Much of this process focuses on communities that are marginalised in other areas of the national economy. Taking the time-honoured notion that those from poor backgrounds use sport as a means to escape their circumstances, the system targets them and gives them the support needed to fulfil their dreams.

Unfortunately, the same system doesn’t need or want to help them become doctors, lawyers, or part of the political power structure, so it doesn’t ‘mass-industrialise’ that.
No greater evidence of this hypocrisy exists than in England, where the exploits of a multi-ethnic team — the products of an elite soccer industry — have been celebrated, while a parallel fear of immigrant cultural infestation is stoked up by powerful sections of media and politics.

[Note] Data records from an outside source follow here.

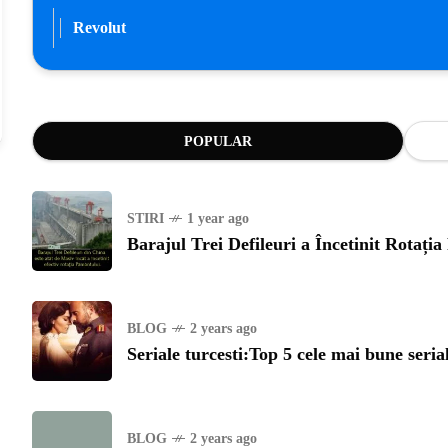
Revolut
POPULAR
STIRI
1 year ago
Barajul Trei Defileuri a Încetinit Rotați
BLOG
2 years ago
Seriale turcesti:Top 5 cele mai bune seria
BLOG
2 years ago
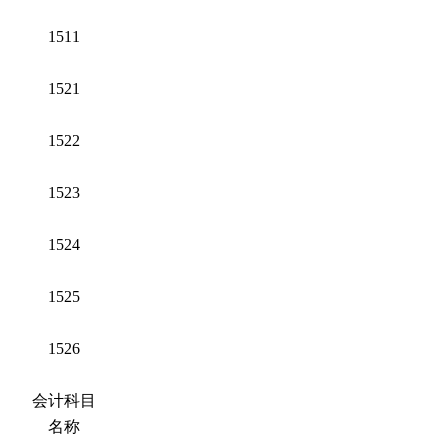
1511
1521
1522
1523
1524
1525
1526
会计科目
名称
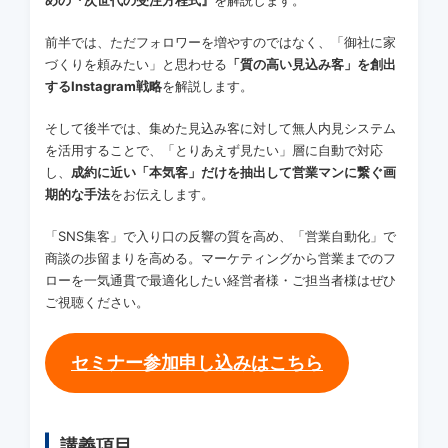
前半では、ただフォロワーを増やすのではなく、「御社に家
づくりを頼みたい」と思わせる
「質の高い見込み客」を創出
するInstagram戦略
を解説します。
そして後半では、集めた見込み客に対して無人内見システム
を活用することで、「とりあえず見たい」層に自動で対応
し、
成約に近い「本気客」だけを抽出して営業マンに繋ぐ画
期的な手法
をお伝えします。
「SNS集客」で入り口の反響の質を高め、「営業自動化」で
商談の歩留まりを高める。マーケティングから営業までのフ
ローを一気通貫で最適化したい経営者様・ご担当者様はぜひ
ご視聴ください。
セミナー参加申し込みはこちら
講義項目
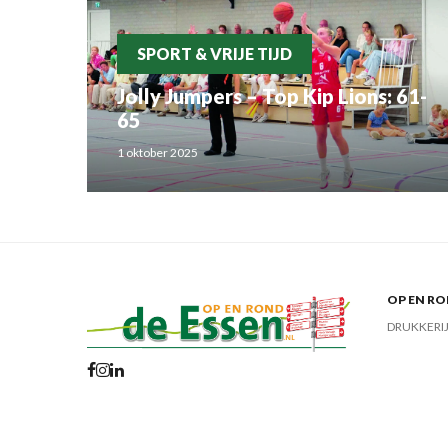
SPORT & VRIJE TIJD
Jolly Jumpers – Top Kip Lions: 61-
65
1 oktober 2025
OP EN RO
DRUKKERI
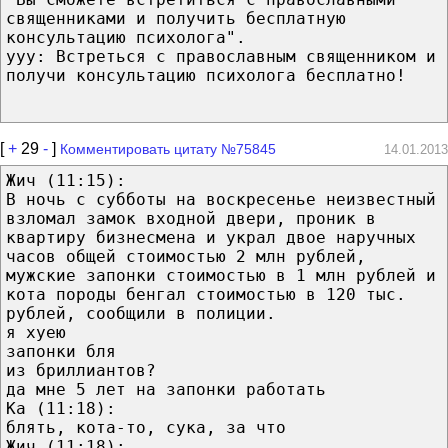
священниками и получить бесплатную
консультацию психолога".
yyy: Встреться с православным священником и
получи консультацию психолога бесплатно!
[
+
29
-
]
Комментировать цитату №75845
14.01.2013
Жич ‎(11:15):
В ночь с субботы на воскресенье неизвестный
взломал замок входной двери, проник в
квартиру бизнесмена и украл двое наручных
часов общей стоимостью 2 млн рублей,
мужские запонки стоимостью в 1 млн рублей и
кота породы бенгал стоимостью в 120 тыс.
рублей, сообщили в полиции.
я хуею
запонки бля
из бриллиантов?
да мне 5 лет на запонки работать
Ka ‎(11:18):
блять, кота-то, сука, за что
Жич ‎(11:18):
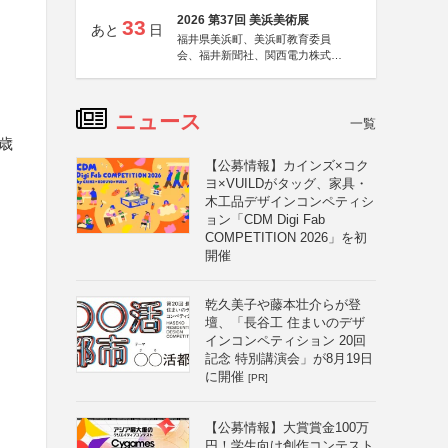
2026 第37回 美浜美術展
33
あと
日
福井県美浜町、美浜町教育委員
会、福井新聞社、関西電力株式会
社
ニュース
一覧
歳
【公募情報】カインズ×コク
ヨ×VUILDがタッグ、家具・
木工品デザインコンペティシ
ョン「CDM Digi Fab
COMPETITION 2026」を初
開催
乾久美子や藤本壮介らが登
壇、「長谷工 住まいのデザ
インコンペティション 20回
記念 特別講演会」が8月19日
に開催
[PR]
【公募情報】大賞賞金100万
円！学生向け創作コンテスト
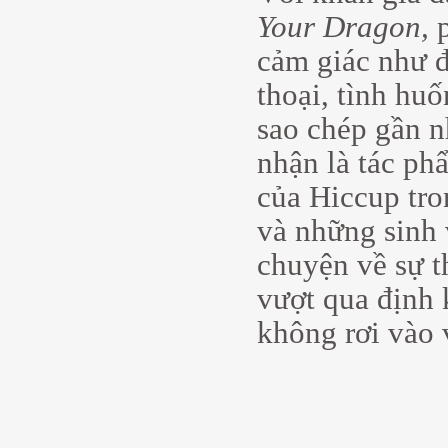
Your Dragon,
cảm giác như đ
thoại, tình hu
sao chép gần n
nhận là tác ph
của Hiccup tro
và những sinh 
chuyện về sự t
vượt qua định 
không rơi vào 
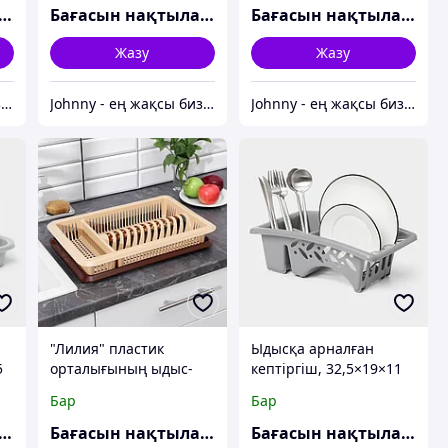
ғасын нақтылаңыз
Бағасын нақтылаңыз
Бағасын нақтылаңыз
Жазу
Жазу
Johnny - ең жақсы бизнес-серіктес
Johnny - ең жақсы бизнес-серіктес
Johnny - ең жақсы бизнес-серіктес
"Лилия" пластик
Ыдысқа арналған
5
орталығының ыдыс-
кептіргіш, 32,5×19×11
аяқ кептіргіші,
см, түсі сұр
Бар
Бар
48×30,5×8,5 см, науасы
бар, ҚОСПАСЫ
ғасын нақтылаңыз
Бағасын нақтылаңыз
Бағасын нақтылаңыз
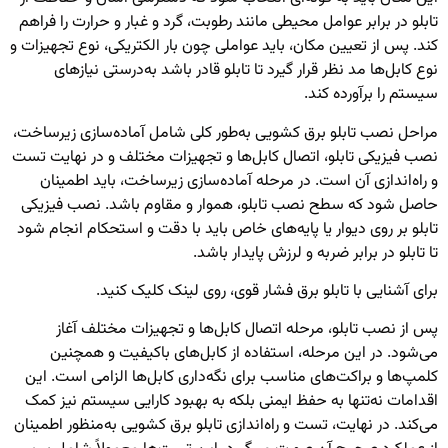
تابلو در برابر عوامل محیطی مانند رطوبت، گرد و غبار و حرارت را فراهم
کند. پس از تعیین مکان، باید عواملی چون بار الکتریکی، نوع تجهیزات و
نوع کابل‌ها مد نظر قرار گیرد تا تابلو قادر باشد به‌درستی نیازهای
سیستم را برآورده کند.
مراحل نصب تابلو برق کشویی به‌طور کلی شامل آماده‌سازی زیرساخت،
نصب فیزیکی تابلو، اتصال کابل‌ها و تجهیزات مختلف و در نهایت تست
و راه‌اندازی آن است. در مرحله آماده‌سازی زیرساخت، باید اطمینان
حاصل شود که سطح نصب تابلو، هموار و مقاوم باشد. نصب فیزیکی
تابلو بر روی دیوار یا پایه‌های خاص باید با دقت و استحکام انجام شود
تا تابلو در برابر ضربه و لرزش پایدار باشد.
برای آشنایی با
تابلو برق فشار قوی
، روی لینک کلیک کنید.
پس از نصب تابلو، مرحله اتصال کابل‌ها و تجهیزات مختلف آغاز
می‌شود. در این مرحله، استفاده از کابل‌های باکیفیت و همچنین
کلمپ‌ها و براکت‌های مناسب برای نگه‌داری کابل‌ها الزامی است. این
اقدامات نه‌تنها به حفظ ایمنی بلکه به بهبود کارایی سیستم نیز کمک
می‌کند. در نهایت، تست و راه‌اندازی تابلو برق کشویی به‌منظور اطمینان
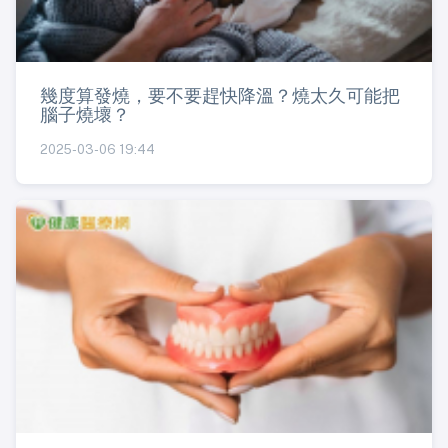
幾度算發燒，要不要趕快降溫？燒太久可能把
腦子燒壞？
2025-03-06 19:44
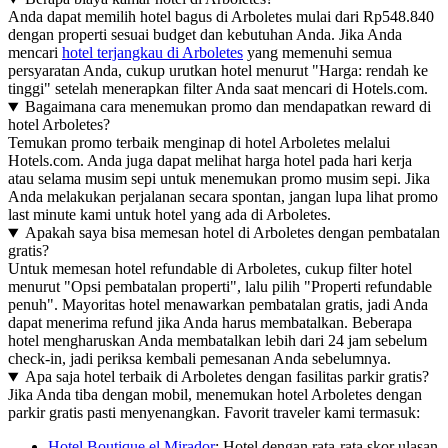
Anda dapat memilih hotel bagus di Arboletes mulai dari Rp548.840
dengan properti sesuai budget dan kebutuhan Anda. Jika Anda
mencari
hotel terjangkau di Arboletes
yang memenuhi semua
persyaratan Anda, cukup urutkan hotel menurut "Harga: rendah ke
tinggi" setelah menerapkan filter Anda saat mencari di Hotels.com.
Bagaimana cara menemukan promo dan mendapatkan reward di
hotel Arboletes?
Temukan promo terbaik menginap di hotel Arboletes melalui
Hotels.com. Anda juga dapat melihat harga hotel pada hari kerja
atau selama musim sepi untuk menemukan promo musim sepi. Jika
Anda melakukan perjalanan secara spontan, jangan lupa lihat promo
last minute kami untuk hotel yang ada di Arboletes.
Apakah saya bisa memesan hotel di Arboletes dengan pembatalan
gratis?
Untuk memesan hotel refundable di Arboletes, cukup filter hotel
menurut "Opsi pembatalan properti", lalu pilih "Properti refundable
penuh". Mayoritas hotel menawarkan pembatalan gratis, jadi Anda
dapat menerima refund jika Anda harus membatalkan. Beberapa
hotel mengharuskan Anda membatalkan lebih dari 24 jam sebelum
check-in, jadi periksa kembali pemesanan Anda sebelumnya.
Apa saja hotel terbaik di Arboletes dengan fasilitas parkir gratis?
Jika Anda tiba dengan mobil, menemukan hotel Arboletes dengan
parkir gratis pasti menyenangkan. Favorit traveler kami termasuk:
Hotel Boutique el Mirador
: Hotel dengan rata-rata skor ulasan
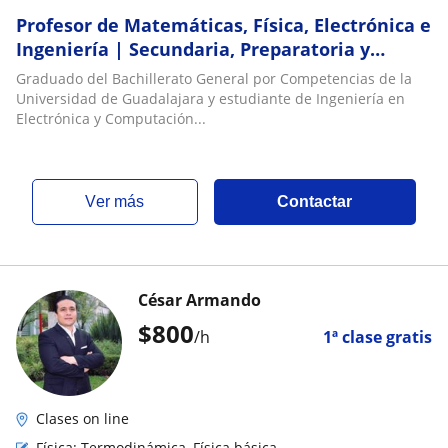
Profesor de Matemáticas, Física, Electrónica e
Ingeniería | Secundaria, Preparatoria y
Universidad
Graduado del Bachillerato General por Competencias de la
Universidad de Guadalajara y estudiante de Ingeniería en
Electrónica y Computación...
ver más
Contactar
César Armando
$
800
/h
1ª clase gratis
Clases on line
Física: Termodinámica, Física básica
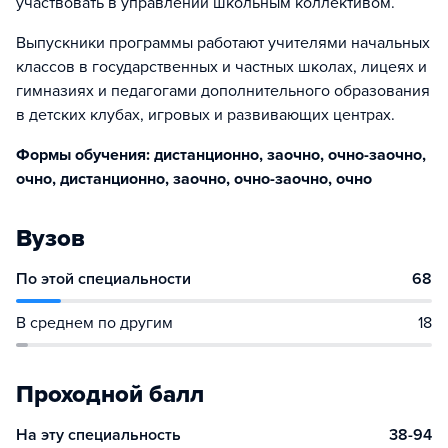
участвовать в управлении школьным коллективом.
Выпускники программы работают учителями начальных
классов в государственных и частных школах, лицеях и
гимназиях и педагогами дополнительного образования
в детских клубах, игровых и развивающих центрах.
Формы обучения: дистанционно, заочно, очно-заочно,
очно, дистанционно, заочно, очно-заочно, очно
Вузов
По этой специальности
68
В среднем по другим
18
Проходной балл
На эту специальность
38-94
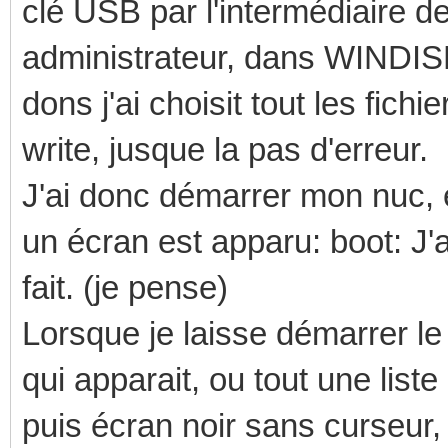
clé USB par l'intermédiaire
administrateur, dans WINDISK i
dons j'ai choisit tout les fich
write, jusque la pas d'erreur.
J'ai donc démarrer mon nuc, 
un écran est apparu: boot: J'ai
fait. (je pense)
Lorsque je laisse démarrer l
qui apparait, ou tout une list
puis écran noir sans curseur,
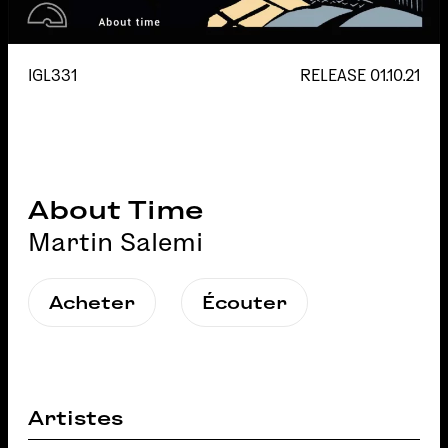
IGL331
RELEASE
01.10.21
About Time
Martin Salemi
Acheter
Écouter
Artistes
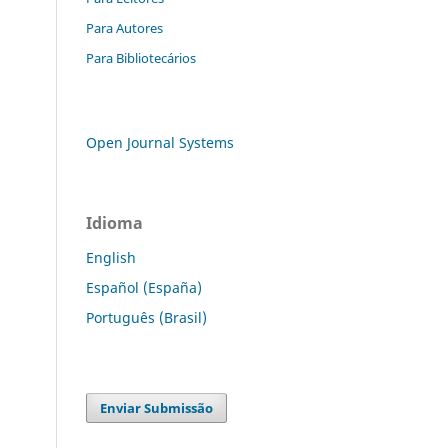
Para Autores
Para Bibliotecários
Open Journal Systems
Idioma
English
Español (España)
Português (Brasil)
Enviar Submissão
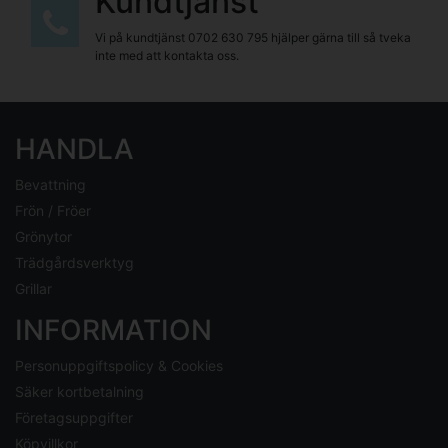
Kundtjänst
Vi på kundtjänst
0702 630 795
hjälper gärna till så tveka
inte med att kontakta oss.
HANDLA
Bevattning
Frön / Fröer
Grönytor
Trädgårdsverktyg
Grillar
INFORMATION
Personuppgiftspolicy & Cookies
Säker kortbetalning
Företagsuppgifter
Köpvillkor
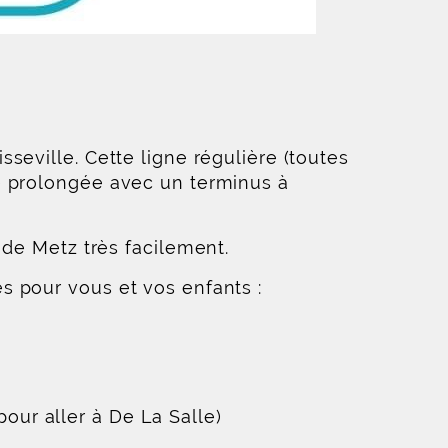
sseville. Cette ligne régulière (toutes
té prolongée avec un terminus à
e de Metz très facilement.
es pour vous et vos enfants :
pour aller à De La Salle)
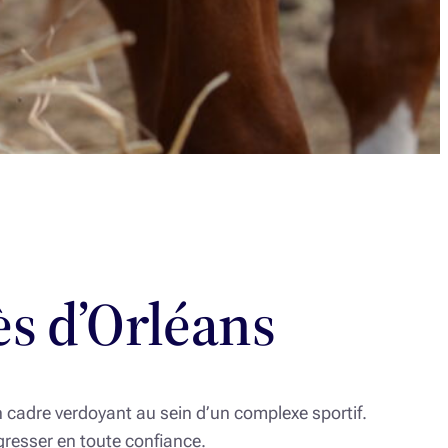
ès d’Orléans
n cadre verdoyant au sein d’un complexe sportif.
resser en toute confiance.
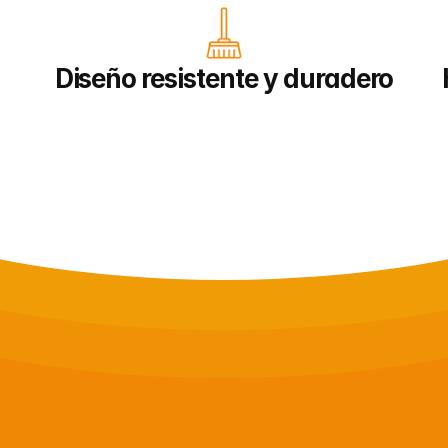
Diseño resistente y duradero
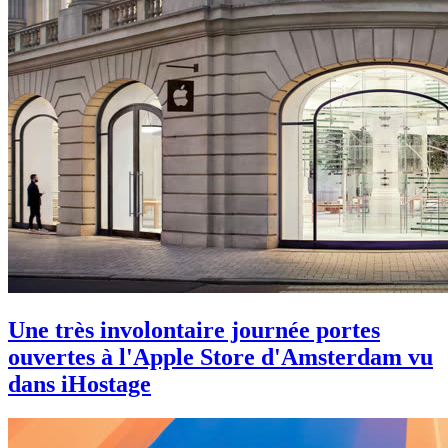
Une très involontaire journée portes
ouvertes à l'Apple Store d'Amsterdam vu
dans iHostage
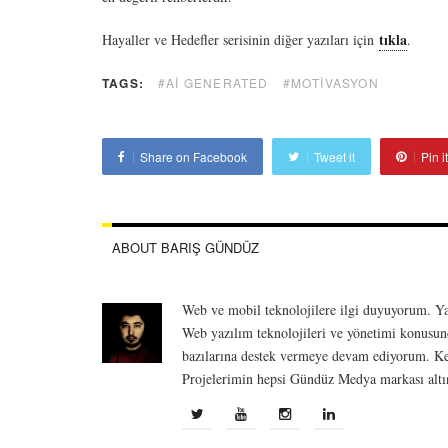
tıkla
Hayaller ve Hedefler serisinin diğer yazıları için
.
TAGS:
#AI GENERATED
#MOTIVASYON
Share on Facebook
Tweet it
Pin it
ABOUT BARIŞ GÜNDÜZ
Web ve mobil teknolojilere ilgi duyuyorum. Yak
Web yazılım teknolojileri ve yönetimi konusun
bazılarına destek vermeye devam ediyorum. Kendi
Projelerimin hepsi Gündüz Medya markası altın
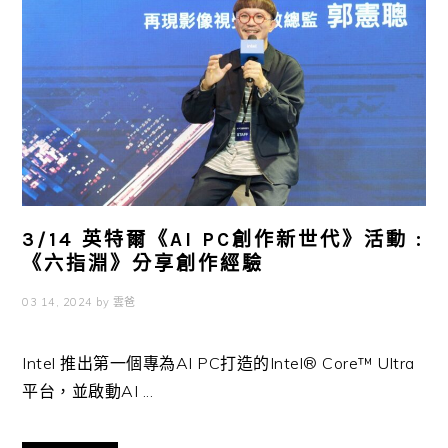
3/14 英特爾《AI PC創作新世代》活動 :
《六指淵》分享創作經驗
03 14, 2024
by
雲爸
Intel 推出第一個專為AI PC打造的Intel® Core™ Ultra
平台，並啟動AI ...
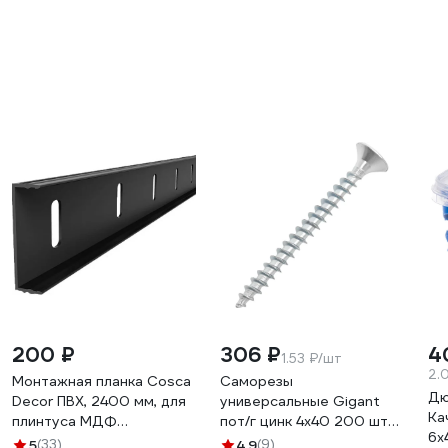
200 ₽
306 ₽
4
1.53 ₽/шт
2.
Монтажная планка Cosca
Саморезы
Дю
Decor ПВХ, 2400 мм, для
универсальные Gigant
Ка
плинтуса МДФ
пот/г цинк 4x40 200 шт
6х
СПБ075515
123830
5
(33)
4.9
(9)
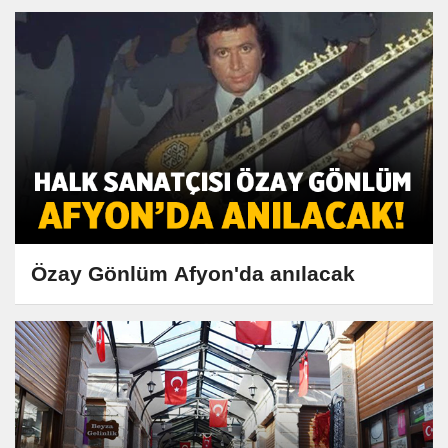
Özay Gönlüm Afyon'da anılacak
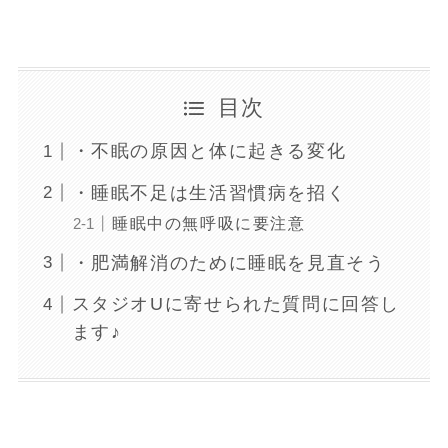
目次
・不眠の原因と体に起きる変化
・睡眠不足は生活習慣病を招く
睡眠中の無呼吸に要注意
・肥満解消のために睡眠を見直そう
スタジオUに寄せられた質問に回答し
ます♪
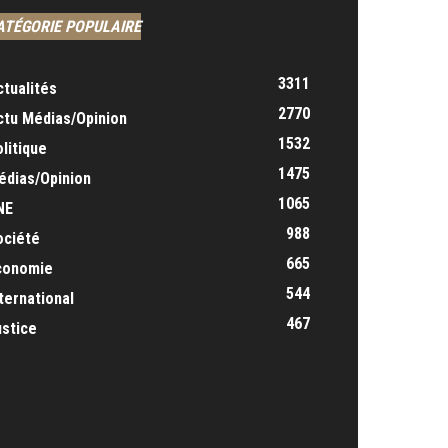
ATÉGORIE POPULAIRE
3311
ctualités
2770
ctu Médias/Opinion
1532
litique
1475
édias/Opinion
1065
NE
988
ociété
665
conomie
544
ternational
467
ustice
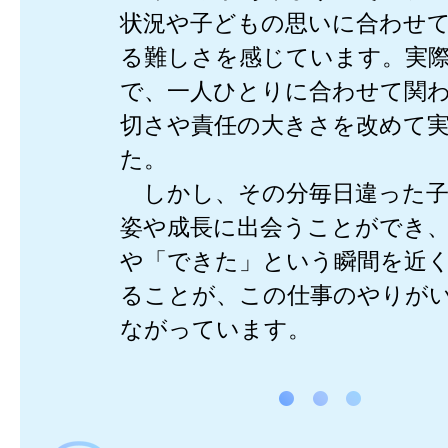
状況や子どもの思いに合わせ
る難しさを感じています。実
で、一人ひとりに合わせて関
切さや責任の大きさを改めて
た。
しかし、その分毎日違った子
姿や成長に出会うことができ
や「できた」という瞬間を近
ることが、この仕事のやりが
ながっています。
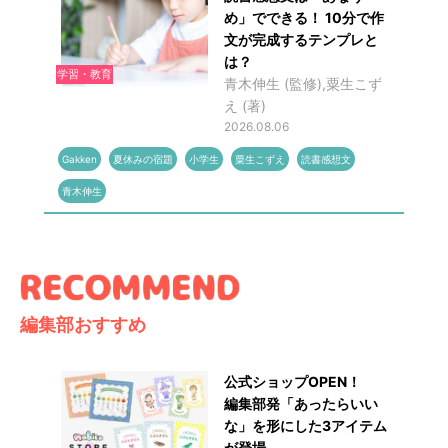
め」でできる！ 10分で作
文が完成するテンプレと
は？
学習・教育
青木伸生 (監修),粟生こず
え (著)
2026.08.06
Gakken
夏休みの宿題
小学生
粟生こずえ
読書感想文
青木伸生
編集部おすすめ
公式ショップOPEN！
編集部発「あったらいい
な」を形にした3アイテム
が登場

It is no coincidence that sport has often found itself the forum in which powerful arguments for racial progress are made. Jesse Owens making a mockery of Hitler’s doctrines of Aryan supremacy; athletes like Jackie Robinson and Muhammad Ali breaking down America’s segregationist mindset; footballers like Cyrille Regis and Viv Anderson confronting the terracing racism of 1970s England; Colin Kaeparnick’s courage in taking the knee during the national anthem in the NFL at the cost of his own career and the opprobrium of conservative America.
Sport finds itself making a fool of society’s prejudices and inequalities precisely because it is the sort of meritocracy that the wider world cannot tolerate. That’s not to say that sportspeople do not experience racism within their chosen fields; the names I’ve just mentioned are evidence of that. It’s just that sport quickly exposes prejudice and marginalisation for the empty concepts that they are.
Ultimately sport cares only for fastest, strongest, best — not who you are and where you’re from.
The French soccer team and the medal-winning Irish athletes make us confront issues about race in society because they are visible.
Sport allows them to be visible because it is not interested in preserving power-structures, fear of the other, religious intolerance or half-baked notions of one culture being superior to another — the things that keep minorities hidden and oppressed in other walks of life.
Rhasidat Adeleke is fast; Kylian Mbappé is brilliant — nothing else matters.
It might be simplistic to see a manifesto for a better society in a mere sports team, but that’s only because the rest of the world is so dumb.